Created attachment 10486 [details] preprocessed C source code (assumes Linux glibc) exhibiting the code generation bug Compile this program with -O2 -march=pentium4 -ftree-vectorize on a Pentium 4 and run it. It will segfault. It works perfectly without vectorization.
The problem is that the vectorizer applies loop-peeling in order to align the data reference *(m->c+i), and peeling only works correctly if the data is naturally aligned (aligned on it's type size). This is what the vectorizer currently blindly assumes, but on the Pentium4 doubles are not necessarily 64bit aligned. Accidentally Devang and I discussed this issue last week, and Devang actually committed a patch to apple-ppc branch that works around the problem ( http://gcc.gnu.org/viewcvs?root=gcc&view=rev&rev=108214). Devang's patch however will not fix this PR - the patch he committed disables vectorization if the vectorizer was able to compute the misalignment, and discovered that it doesn't evenly divide by the type size. In this testcase the misalignment is unknown at compile time. To fix this problem we need to disable loop-peeling in the vectorizer if we can't prove that the data is naturally aligned. Alternatively, if we can't prove either way we can peel the loop but control the number of iterations it will execute using a runtime test (i.e. have the prolog loop iterate the entire loop-count if at runtime we discover that the data is not naturally aligned).

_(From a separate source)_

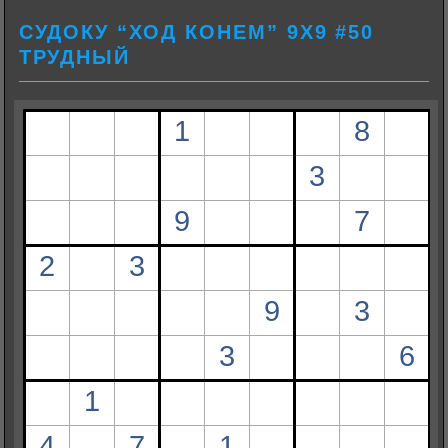
СУДОКУ “ХОД КОНЕМ” 9Х9 #50
ТРУДНЫЙ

related discussion: http://gcc.gnu.org/ml/gcc/2005-12/msg00390.html
Confirmed.
Any news on this one? The bug makes tree vectorization on pentium 4 totally useless. :-( Btw, here's a smaller code snippet for testing. Just compile it with gcc -O -msse2 -ftree-vectorize on a pentium 4 and see the resulting executable segfault: ================================ struct { char c; double d[2]; } a; int main() { int i; for ( i=0; i<2; ++i ) a.d[i]=0; return 0; } ================================
So I see Devang had sent a patch for this over a year ago: http://gcc.gnu.org/ml/gcc-patches/2006-03/msg00167.html I don't know what ever happened to it. Maybe you want to give it a try? (you may need to implement the new target hook for Pentium4). If you have problems applying the patch (it is a bit old) - I could try to help update the patch (not before next week though).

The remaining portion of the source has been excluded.